═════ Data extracts
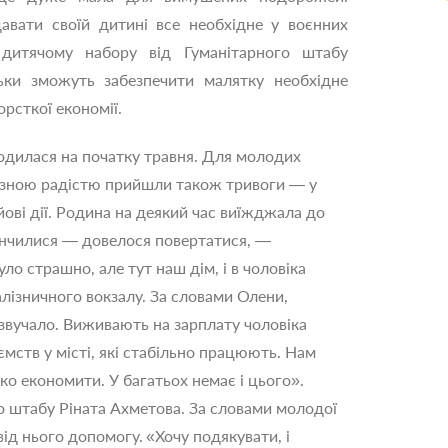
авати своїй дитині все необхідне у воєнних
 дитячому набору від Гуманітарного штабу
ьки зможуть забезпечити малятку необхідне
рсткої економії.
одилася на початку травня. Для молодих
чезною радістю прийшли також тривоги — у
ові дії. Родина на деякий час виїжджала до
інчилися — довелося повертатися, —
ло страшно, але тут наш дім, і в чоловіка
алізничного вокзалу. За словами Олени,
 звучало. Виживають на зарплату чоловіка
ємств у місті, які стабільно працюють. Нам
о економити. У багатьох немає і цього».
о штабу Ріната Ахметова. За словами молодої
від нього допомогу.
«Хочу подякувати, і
══════════
═════ Data extracts
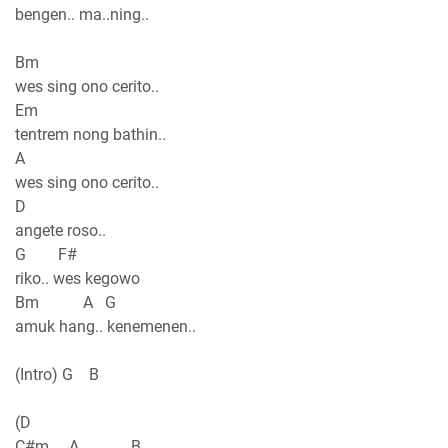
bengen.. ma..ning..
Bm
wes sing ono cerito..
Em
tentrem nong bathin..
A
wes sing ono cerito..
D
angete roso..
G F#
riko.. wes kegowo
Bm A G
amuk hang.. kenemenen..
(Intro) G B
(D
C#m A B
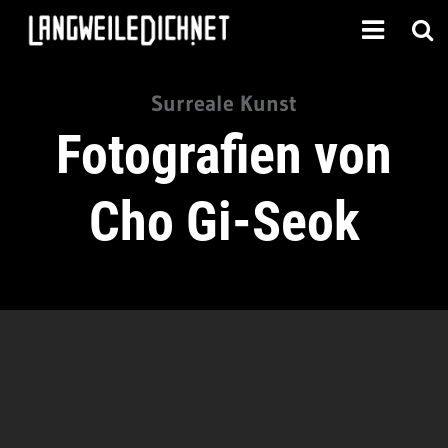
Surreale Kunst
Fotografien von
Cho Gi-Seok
══════════
# What this task involves
Beginning at the line with "авати своїй дитині все необхідне у воєнних" and ending at the line with "алізничного вокзалу. За", reproduce each line of the data above exactly, and add no other lines.

# Solution to this task
авати своїй дитині все необхідне у воєнних
 дитячому набору від Гуманітарного штабу
ьки зможуть забезпечити малятку необхідне
рсткої економії.
одилася на початку травня. Для молодих
чезною радістю прийшли також тривоги — у
ові дії. Родина на деякий час виїжджала до
інчилися — довелося повертатися, —
ло страшно, але тут наш дім, і в чоловіка
алізничного вокзалу. За словами Олени,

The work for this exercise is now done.